*Instructions to follow*.
Return only the lines from the top of the data down to the one that holds "Polityka i prawo", both included, without any pictures.

[Stored items]
########

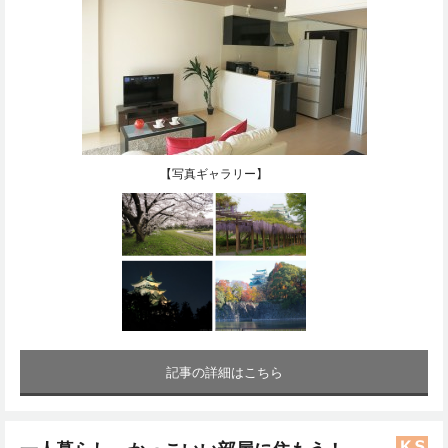
【写真ギャラリー】
記事の詳細はこちら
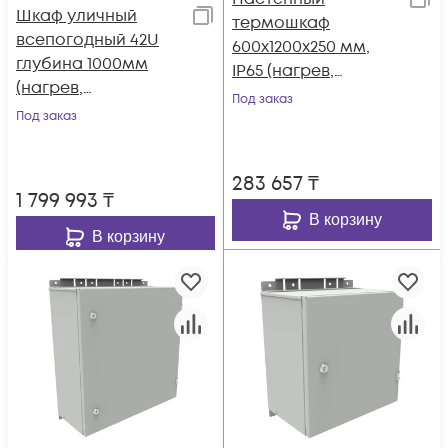
Шкаф уличный
термошкаф
всепогодный 42U
600x1200x250 мм,
глубина 1000мм
IP65 (нагрев,
(нагрев,
контроль климата)
Под заказ
охлаждение,
Под заказ
контроль климата)
283 657
₸
1 799 993
₸
В корзину
В корзину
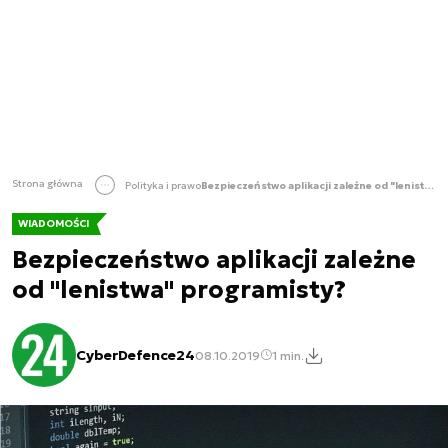
Strona główna
Polityka i prawo
Bezpieczeństwo aplikacji zależne od "lenistwa" programisty?
WIADOMOŚCI
Bezpieczeństwo aplikacji zależne
od "lenistwa" programisty?
CyberDefence24
08.10.2019
1 min.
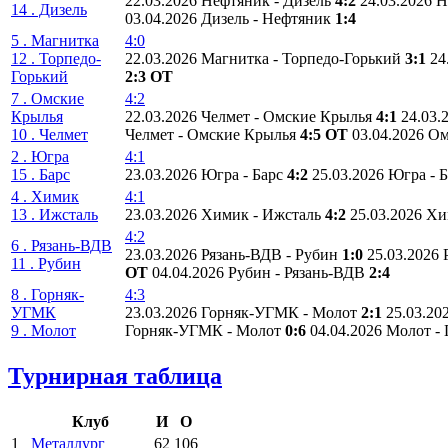
22.03.2026 Нефтяник - Дизель
4:2
24.03.2026 
14 . Дизель
03.04.2026 Дизель - Нефтяник
1:4
5 . Магнитка
4:0
12 . Торпедо-
22.03.2026 Магнитка - Торпедо-Горький
3:1
24
Горький
2:3 ОТ
7 . Омские
4:2
Крылья
22.03.2026 Челмет - Омские Крылья
4:1
24.03.
10 . Челмет
Челмет - Омские Крылья
4:5 ОТ
03.04.2026 О
2 . Югра
4:1
15 . Барс
23.03.2026 Югра - Барс
4:2
25.03.2026 Югра - 
4 . Химик
4:1
13 . Ижсталь
23.03.2026 Химик - Ижсталь
4:2
25.03.2026 Х
4:2
6 . Рязань-ВДВ
23.03.2026 Рязань-ВДВ - Рубин
1:0
25.03.2026
11 . Рубин
ОТ
04.04.2026 Рубин - Рязань-ВДВ
2:4
8 . Горняк-
4:3
УГМК
23.03.2026 Горняк-УГМК - Молот
2:1
25.03.2
9 . Молот
Горняк-УГМК - Молот
0:6
04.04.2026 Молот 
Турнирная таблица
Клуб
И
О
1
Металлург
62
106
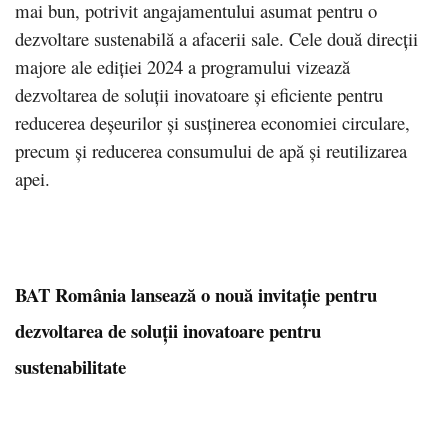
mai bun, potrivit angajamentului asumat pentru o
dezvoltare sustenabilă a afacerii sale. Cele două direcții
majore ale ediției 2024 a programului vizează
dezvoltarea de soluții inovatoare și eficiente pentru
reducerea deșeurilor și susținerea economiei circulare,
precum și reducerea consumului de apă și reutilizarea
apei.
BAT România lansează o nouă invitație pentru
dezvoltarea de soluții inovatoare pentru
sustenabilitate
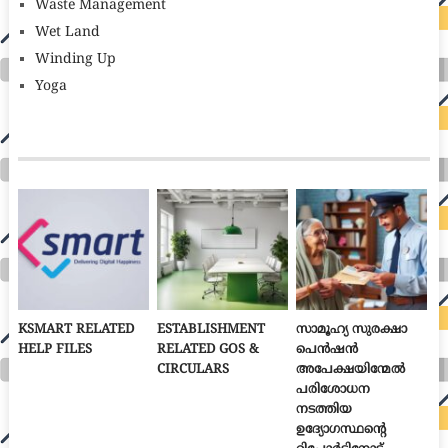
Waste Management
Wet Land
Winding Up
Yoga
KSMART RELATED
ESTABLISHMENT
സാമൂഹ്യ സുരക്ഷാ
HELP FILES
RELATED GOS &
പെൻഷൻ
CIRCULARS
അപേക്ഷയിന്മേൽ
പരിശോധന
നടത്തിയ
ഉദ്യോഗസ്ഥന്റെ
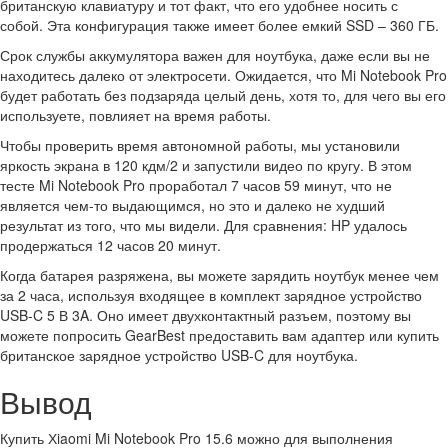
британскую клавиатуру и тот факт, что его удобнее носить с
собой. Эта конфигурация также имеет более емкий SSD – 360 ГБ.
Срок службы аккумулятора важен для ноутбука, даже если вы не
находитесь далеко от электросети. Ожидается, что Mi Notebook Pro
будет работать без подзаряда целый день, хотя то, для чего вы его
используете, повлияет на время работы.
Чтобы проверить время автономной работы, мы установили
яркость экрана в 120 кдм/2 и запустили видео по кругу. В этом
тесте Mi Notebook Pro проработал 7 часов 59 минут, что не
является чем-то выдающимся, но это и далеко не худший
результат из того, что мы видели. Для сравнения: HP удалось
продержаться 12 часов 20 минут.
Когда батарея разряжена, вы можете зарядить ноутбук менее чем
за 2 часа, используя входящее в комплект зарядное устройство
USB-C 5 В 3A. Оно имеет двухконтактный разъем, поэтому вы
можете попросить GearBest предоставить вам адаптер или купить
британское зарядное устройство USB-C для ноутбука.
Вывод
Купить Хiaomi Mi Notebook Pro 15.6 можно для выполнения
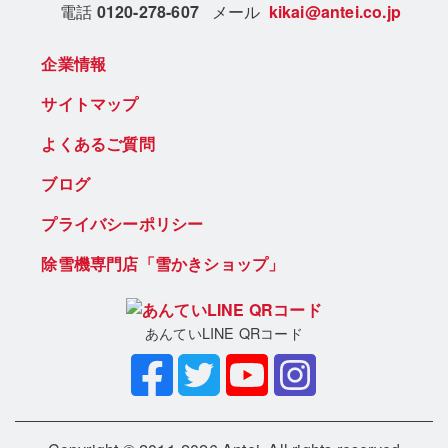
電話
0120-278-607
メール
kikai@antei.co.jp
企業情報
サイトマップ
よくあるご質問
ブログ
プライバシーポリシー
除雪機専門店「雪かきショップ」
あんていLINE QRコード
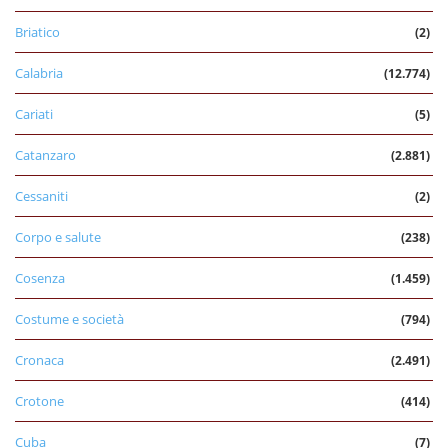
Briatico
(2)
Calabria
(12.774)
Cariati
(5)
Catanzaro
(2.881)
Cessaniti
(2)
Corpo e salute
(238)
Cosenza
(1.459)
Costume e società
(794)
Cronaca
(2.491)
Crotone
(414)
Cuba
(7)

########

*Solution to this task*.
【写真ギャラリー】
記事の詳細はこちら
Шкаф уличный
термошкаф
всепогодный 42U
600x1200x250 мм,
глубина 1000мм
IP65 (нагрев,
(нагрев,
контроль климата)
Под заказ
охлаждение,
Под заказ
контроль климата)
283 657
₸
1 799 993
₸
В корзину
В корзину
Strona główna
Polityka i prawo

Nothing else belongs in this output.